<<<<
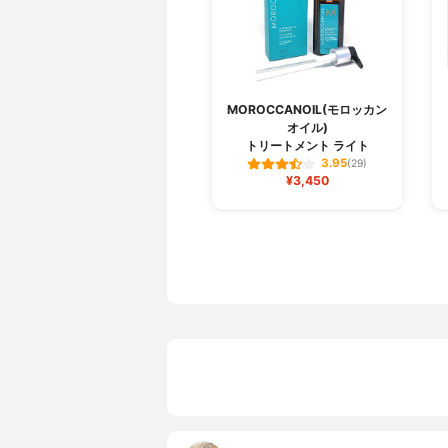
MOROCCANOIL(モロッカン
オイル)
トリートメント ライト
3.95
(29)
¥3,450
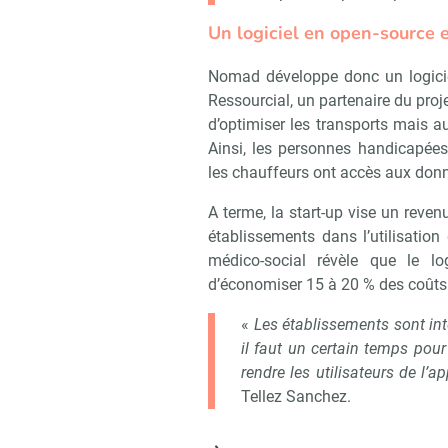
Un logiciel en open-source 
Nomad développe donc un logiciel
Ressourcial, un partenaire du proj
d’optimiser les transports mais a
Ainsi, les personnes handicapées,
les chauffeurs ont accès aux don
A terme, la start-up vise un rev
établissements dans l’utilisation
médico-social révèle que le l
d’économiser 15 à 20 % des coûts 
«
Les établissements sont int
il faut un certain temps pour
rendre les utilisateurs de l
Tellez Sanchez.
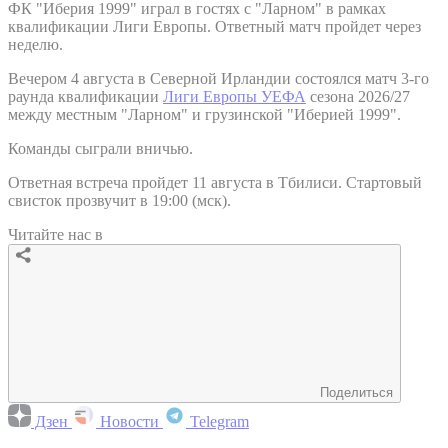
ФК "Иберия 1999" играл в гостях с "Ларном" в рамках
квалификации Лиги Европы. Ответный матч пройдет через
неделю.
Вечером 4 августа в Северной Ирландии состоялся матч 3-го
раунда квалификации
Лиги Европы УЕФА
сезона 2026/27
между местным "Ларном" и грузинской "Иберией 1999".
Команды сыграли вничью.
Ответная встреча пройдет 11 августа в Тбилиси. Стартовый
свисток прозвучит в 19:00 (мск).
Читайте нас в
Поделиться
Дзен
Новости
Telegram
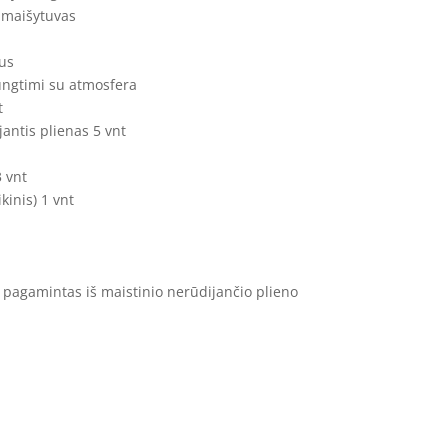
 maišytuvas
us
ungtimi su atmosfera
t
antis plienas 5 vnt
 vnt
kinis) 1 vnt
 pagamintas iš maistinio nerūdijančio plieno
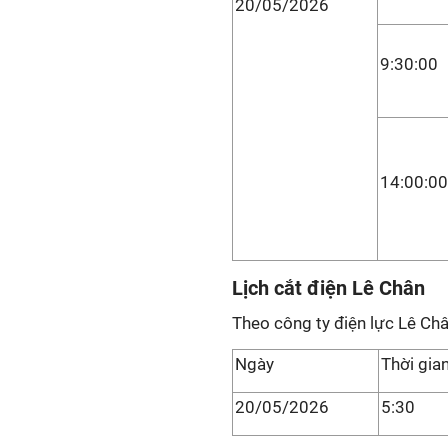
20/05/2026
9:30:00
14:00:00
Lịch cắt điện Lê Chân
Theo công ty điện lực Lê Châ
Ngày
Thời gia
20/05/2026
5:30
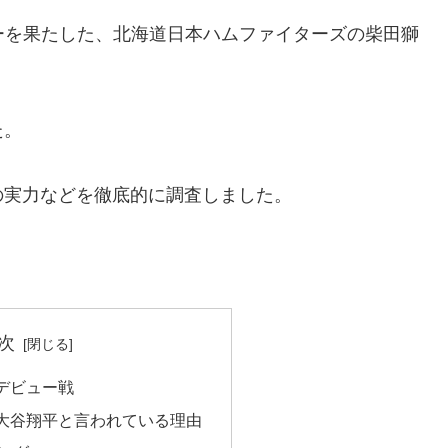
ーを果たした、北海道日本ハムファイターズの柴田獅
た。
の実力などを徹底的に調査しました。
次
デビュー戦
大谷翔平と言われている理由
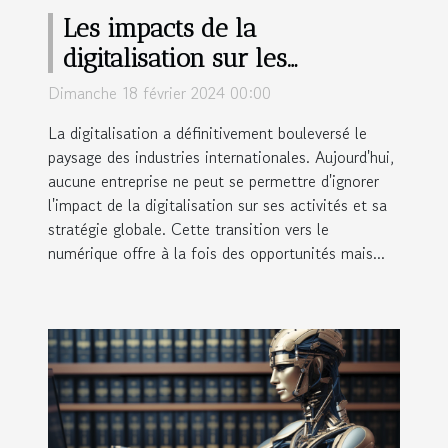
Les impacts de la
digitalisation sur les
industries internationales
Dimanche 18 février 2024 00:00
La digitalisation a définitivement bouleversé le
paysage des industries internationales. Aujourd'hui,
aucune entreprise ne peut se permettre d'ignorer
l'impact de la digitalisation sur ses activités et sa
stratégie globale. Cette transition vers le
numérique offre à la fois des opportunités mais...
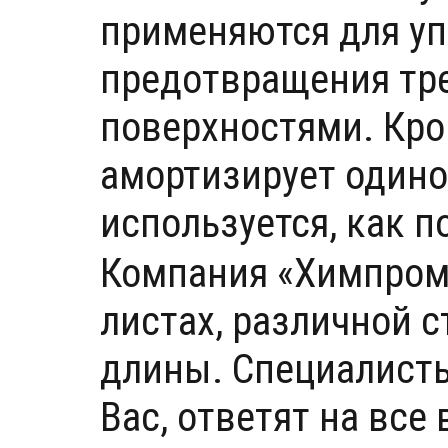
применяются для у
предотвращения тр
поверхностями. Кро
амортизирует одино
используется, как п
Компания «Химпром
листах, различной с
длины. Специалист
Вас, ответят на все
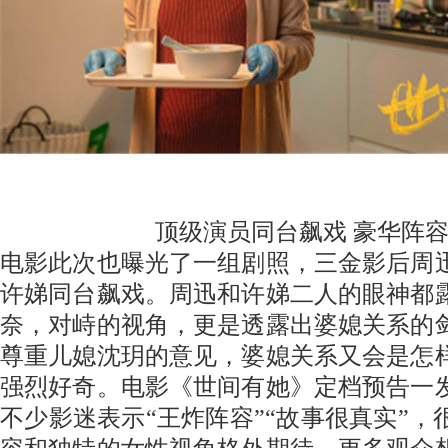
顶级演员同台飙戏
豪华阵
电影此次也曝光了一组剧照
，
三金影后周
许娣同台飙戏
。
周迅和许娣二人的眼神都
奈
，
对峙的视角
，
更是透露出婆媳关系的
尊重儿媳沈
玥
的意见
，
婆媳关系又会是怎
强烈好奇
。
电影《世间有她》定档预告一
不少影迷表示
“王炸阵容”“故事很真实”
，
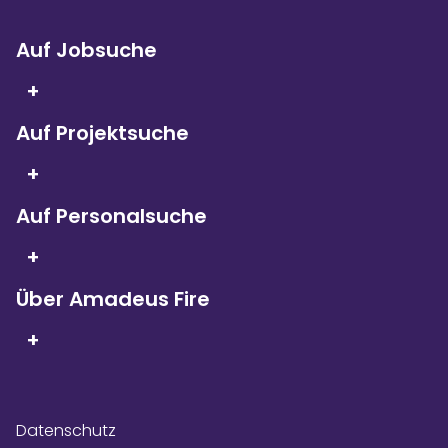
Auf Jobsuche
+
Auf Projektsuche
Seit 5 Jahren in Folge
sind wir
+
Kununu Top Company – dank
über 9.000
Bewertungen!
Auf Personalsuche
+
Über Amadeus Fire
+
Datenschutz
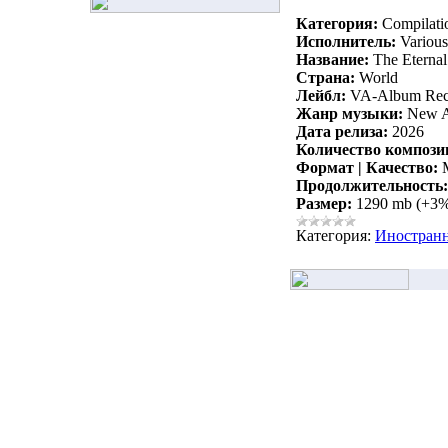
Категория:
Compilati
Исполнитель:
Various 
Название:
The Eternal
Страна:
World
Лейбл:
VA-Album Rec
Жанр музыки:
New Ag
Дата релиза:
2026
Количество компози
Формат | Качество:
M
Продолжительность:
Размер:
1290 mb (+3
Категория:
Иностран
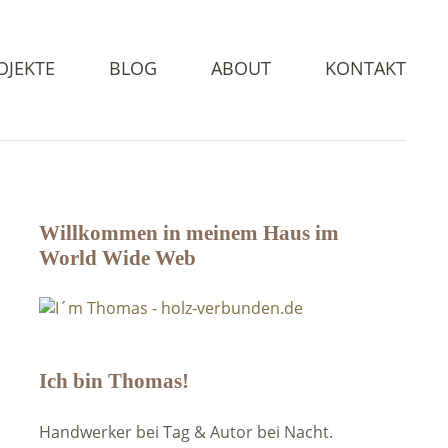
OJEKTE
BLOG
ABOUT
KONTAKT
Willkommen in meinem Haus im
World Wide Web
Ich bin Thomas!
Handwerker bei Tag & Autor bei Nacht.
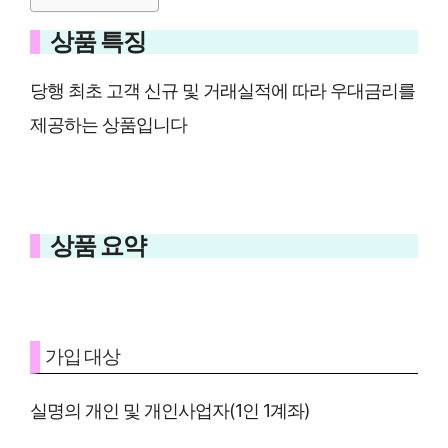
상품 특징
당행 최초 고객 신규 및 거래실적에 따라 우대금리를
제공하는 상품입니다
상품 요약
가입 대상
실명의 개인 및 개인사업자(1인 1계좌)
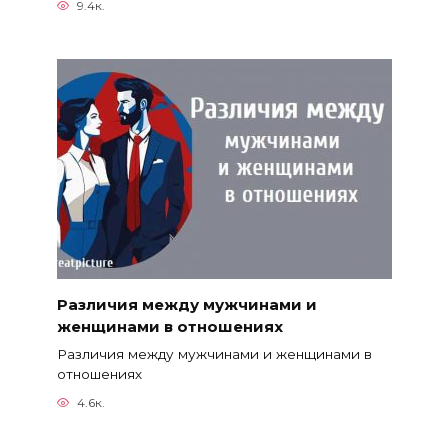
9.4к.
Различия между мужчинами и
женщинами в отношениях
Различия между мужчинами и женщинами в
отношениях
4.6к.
>>>>
<<<<
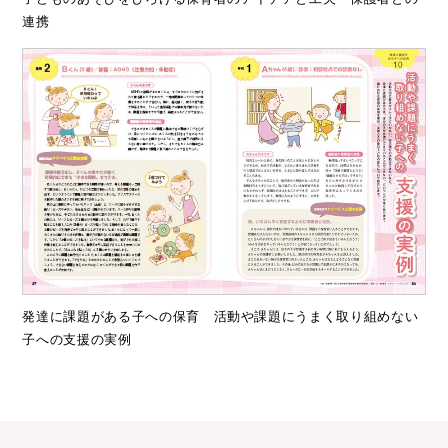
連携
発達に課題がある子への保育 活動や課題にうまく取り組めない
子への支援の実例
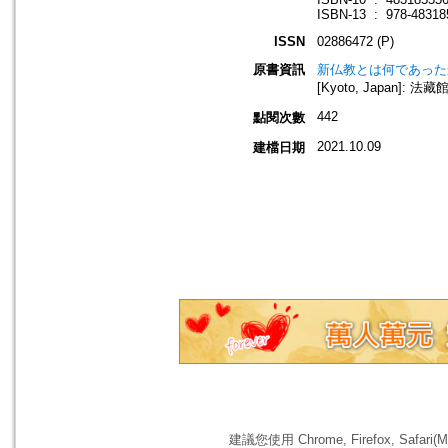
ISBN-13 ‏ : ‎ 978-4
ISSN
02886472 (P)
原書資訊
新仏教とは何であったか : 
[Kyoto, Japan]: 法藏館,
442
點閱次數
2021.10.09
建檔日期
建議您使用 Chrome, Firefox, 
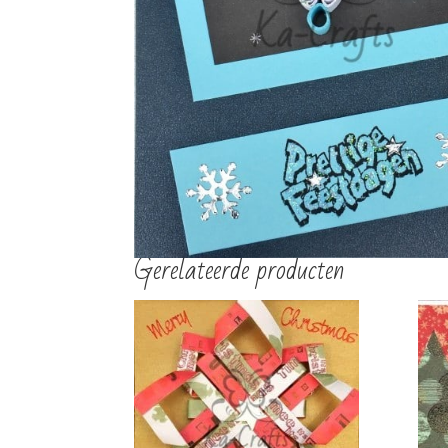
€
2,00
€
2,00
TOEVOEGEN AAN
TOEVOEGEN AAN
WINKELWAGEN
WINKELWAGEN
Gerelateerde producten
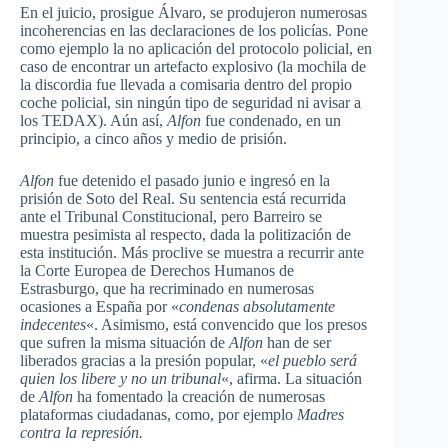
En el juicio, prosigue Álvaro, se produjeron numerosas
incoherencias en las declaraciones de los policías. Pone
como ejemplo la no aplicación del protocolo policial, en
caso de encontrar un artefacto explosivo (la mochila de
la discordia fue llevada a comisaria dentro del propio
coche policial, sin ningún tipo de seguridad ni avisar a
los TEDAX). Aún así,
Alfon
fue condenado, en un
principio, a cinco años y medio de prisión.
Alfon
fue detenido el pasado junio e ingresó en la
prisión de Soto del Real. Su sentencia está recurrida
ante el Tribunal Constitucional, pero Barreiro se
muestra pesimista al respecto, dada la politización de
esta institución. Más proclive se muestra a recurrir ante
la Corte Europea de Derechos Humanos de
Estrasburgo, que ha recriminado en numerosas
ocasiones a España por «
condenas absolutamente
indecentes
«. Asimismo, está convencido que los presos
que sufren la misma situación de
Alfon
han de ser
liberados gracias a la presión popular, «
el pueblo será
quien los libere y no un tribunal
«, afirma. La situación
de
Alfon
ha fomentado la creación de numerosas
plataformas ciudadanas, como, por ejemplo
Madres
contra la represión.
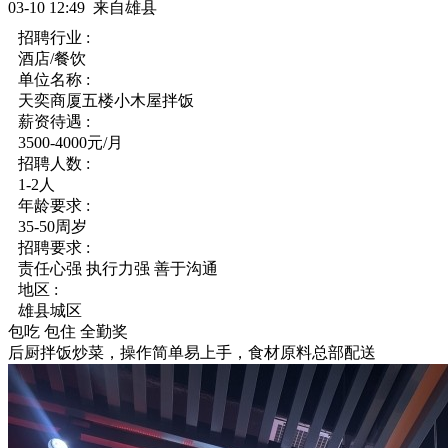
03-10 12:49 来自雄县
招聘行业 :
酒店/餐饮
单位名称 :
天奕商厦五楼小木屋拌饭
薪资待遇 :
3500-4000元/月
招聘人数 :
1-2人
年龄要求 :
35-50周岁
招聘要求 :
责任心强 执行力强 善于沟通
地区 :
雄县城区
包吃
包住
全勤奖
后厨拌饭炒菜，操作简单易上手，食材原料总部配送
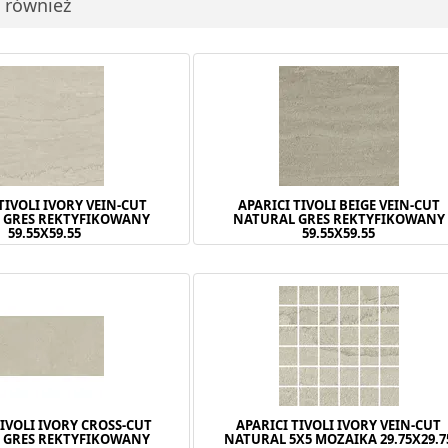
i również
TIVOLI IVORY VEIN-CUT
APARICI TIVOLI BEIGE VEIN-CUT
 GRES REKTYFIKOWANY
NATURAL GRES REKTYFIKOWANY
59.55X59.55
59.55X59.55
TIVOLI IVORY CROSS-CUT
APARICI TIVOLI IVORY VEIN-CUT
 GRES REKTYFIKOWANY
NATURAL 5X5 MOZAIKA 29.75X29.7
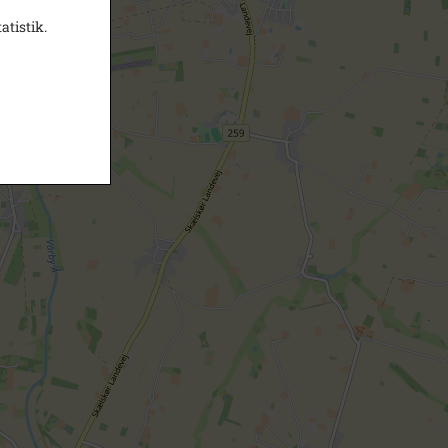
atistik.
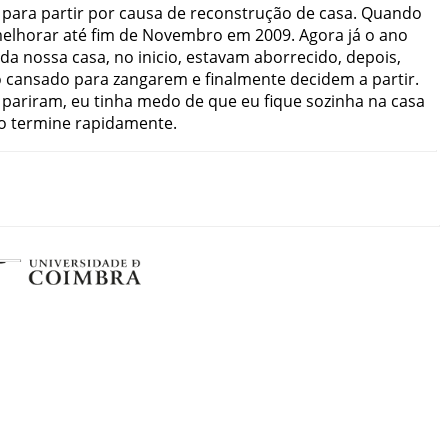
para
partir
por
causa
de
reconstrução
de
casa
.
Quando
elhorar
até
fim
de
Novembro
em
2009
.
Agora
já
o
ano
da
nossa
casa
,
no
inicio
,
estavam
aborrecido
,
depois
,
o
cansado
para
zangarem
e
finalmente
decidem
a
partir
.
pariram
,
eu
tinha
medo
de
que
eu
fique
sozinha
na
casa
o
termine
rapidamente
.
>>>>
*YOUR ASSIGNMENT*: Considering only the material above, set down every line from the one with "A terme, la start-up vise un rev" to the one with "Tellez Sanchez.", inclusive, exactly as written.

*TASK OUTPUT*:
A terme, la start-up vise un rev
établissements dans l’utilisation
médico-social révèle que le l
d’économiser 15 à 20 % des coûts 
«
Les établissements sont int
il faut un certain temps pour
rendre les utilisateurs de l
Tellez Sanchez.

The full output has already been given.